EXERCISE:
Bring together all lines from the listing below that contain the string "delete".

*-*-*

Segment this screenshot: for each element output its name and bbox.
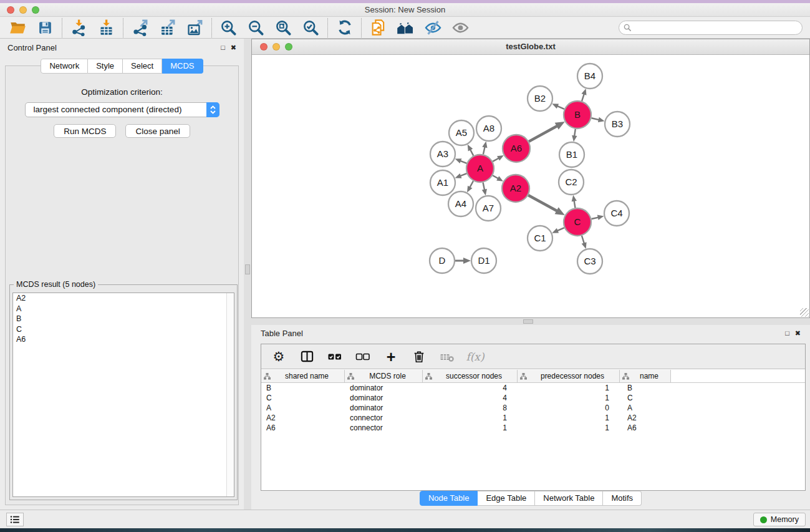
mcds-result-item[interactable]: A6 (13, 334, 234, 345)
graph-node-A5[interactable]: A5 (449, 120, 474, 145)
graph-node-B1[interactable]: B1 (559, 142, 584, 167)
column-header-shared-name[interactable]: shared name (261, 370, 345, 382)
column-panel-icon[interactable] (299, 349, 315, 365)
table-cell[interactable]: 4 (423, 384, 518, 392)
tab-network[interactable]: Network (41, 59, 88, 74)
tab-select[interactable]: Select (123, 59, 162, 74)
table-cell[interactable]: A2 (261, 414, 345, 422)
graph-node-A6[interactable]: A6 (503, 135, 530, 162)
table-row[interactable]: A6connector11A6 (261, 423, 805, 433)
table-cell[interactable]: A (261, 404, 345, 412)
table-cell[interactable]: 1 (518, 414, 620, 422)
show-all-icon[interactable] (451, 19, 470, 37)
table-cell[interactable]: B (620, 384, 671, 392)
graph-edge-A6-B[interactable] (529, 125, 559, 142)
mcds-result-item[interactable]: B (13, 314, 234, 324)
graph-node-A3[interactable]: A3 (430, 142, 455, 167)
table-cell[interactable]: C (620, 394, 671, 402)
graph-node-A7[interactable]: A7 (476, 196, 501, 221)
close-panel-icon[interactable]: ✖ (231, 44, 236, 51)
mcds-result-item[interactable]: A (13, 304, 234, 314)
graph-node-B3[interactable]: B3 (605, 112, 630, 137)
zoom-selected-icon[interactable] (302, 19, 320, 37)
refresh-layout-icon[interactable] (335, 19, 354, 37)
table-cell[interactable]: 1 (423, 414, 518, 422)
network-canvas[interactable]: B4B2BB3A5A8A6A3B1AA1C2A2A4A7C4CC1C3DD1 (252, 56, 809, 317)
tab-network-table[interactable]: Network Table (535, 491, 603, 506)
zoom-in-icon[interactable] (219, 19, 238, 37)
table-cell[interactable]: dominator (345, 384, 423, 392)
table-cell[interactable]: 1 (423, 423, 518, 432)
network-window-titlebar[interactable]: testGlobe.txt (252, 39, 809, 55)
graph-node-B[interactable]: B (564, 101, 591, 128)
delete-table-icon[interactable] (439, 349, 455, 365)
open-session-icon[interactable] (9, 19, 27, 37)
graph-node-A4[interactable]: A4 (448, 191, 473, 216)
tab-node-table[interactable]: Node Table (420, 491, 478, 506)
export-network-icon[interactable] (131, 19, 149, 37)
table-row[interactable]: Bdominator41B (261, 383, 805, 393)
task-history-button[interactable] (6, 513, 24, 526)
column-header-name[interactable]: name (620, 370, 671, 382)
float-panel-icon[interactable]: □ (785, 330, 789, 337)
memory-button[interactable]: Memory (753, 513, 806, 526)
tab-mcds[interactable]: MCDS (162, 59, 203, 74)
table-cell[interactable]: dominator (345, 394, 423, 402)
table-cell[interactable]: 0 (518, 404, 620, 412)
list-scrollbar[interactable] (226, 293, 234, 496)
table-cell[interactable]: A2 (620, 414, 671, 422)
select-all-columns-icon[interactable] (327, 349, 343, 365)
hide-selected-icon[interactable] (424, 19, 442, 37)
zoom-fit-icon[interactable] (274, 19, 292, 37)
graph-node-C[interactable]: C (564, 208, 591, 236)
run-mcds-button[interactable]: Run MCDS (54, 124, 116, 138)
export-image-icon[interactable] (186, 19, 204, 37)
graph-node-C2[interactable]: C2 (559, 170, 584, 195)
horizontal-split-divider[interactable] (251, 318, 810, 325)
table-cell[interactable]: connector (345, 423, 423, 432)
close-panel-icon[interactable]: ✖ (795, 330, 801, 337)
tab-motifs[interactable]: Motifs (603, 491, 642, 506)
graph-node-C1[interactable]: C1 (528, 226, 552, 251)
table-cell[interactable]: B (261, 384, 345, 392)
tab-style[interactable]: Style (88, 59, 123, 74)
table-cell[interactable]: 4 (423, 394, 518, 402)
graph-node-A8[interactable]: A8 (476, 116, 501, 141)
column-header-MCDS-role[interactable]: MCDS role (345, 370, 423, 382)
table-cell[interactable]: A6 (620, 423, 671, 432)
table-cell[interactable]: dominator (345, 404, 423, 412)
graph-node-D[interactable]: D (430, 248, 455, 273)
graph-node-D1[interactable]: D1 (471, 248, 496, 273)
function-builder-icon[interactable]: f(x) (467, 349, 483, 365)
graph-node-C4[interactable]: C4 (604, 201, 629, 226)
table-cell[interactable]: 1 (518, 394, 620, 402)
graph-node-B4[interactable]: B4 (577, 64, 602, 89)
clone-network-icon[interactable] (369, 19, 387, 37)
float-panel-icon[interactable]: □ (221, 44, 225, 51)
unselect-all-columns-icon[interactable] (355, 349, 371, 365)
close-panel-button[interactable]: Close panel (125, 124, 190, 138)
table-cell[interactable]: 1 (518, 384, 620, 392)
save-session-icon[interactable] (36, 19, 54, 37)
table-row[interactable]: A2connector11A2 (261, 413, 805, 423)
search-input[interactable] (619, 21, 803, 35)
zoom-out-icon[interactable] (247, 19, 265, 37)
table-cell[interactable]: A (620, 404, 671, 412)
split-grip[interactable] (523, 319, 533, 324)
table-settings-icon[interactable]: ⚙ (271, 349, 287, 365)
mcds-result-item[interactable]: A2 (13, 293, 234, 304)
table-cell[interactable]: C (261, 394, 345, 402)
table-cell[interactable]: A6 (261, 423, 345, 432)
vertical-split-divider[interactable] (244, 39, 251, 510)
mcds-result-item[interactable]: C (13, 324, 234, 335)
table-cell[interactable]: connector (345, 414, 423, 422)
delete-column-icon[interactable] (411, 349, 427, 365)
table-row[interactable]: Adominator80A (261, 403, 805, 413)
graph-node-A2[interactable]: A2 (502, 175, 529, 202)
graph-node-B2[interactable]: B2 (528, 86, 552, 111)
split-grip[interactable] (245, 264, 250, 274)
graph-node-A[interactable]: A (466, 155, 494, 182)
column-header-predecessor-nodes[interactable]: predecessor nodes (518, 370, 620, 382)
import-network-icon[interactable] (70, 19, 88, 37)
export-table-icon[interactable] (158, 19, 176, 37)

*-*-*

OUTPUT BELOW:
delete-table-icon[interactable] (439, 349, 455, 365)
delete-column-icon[interactable] (411, 349, 427, 365)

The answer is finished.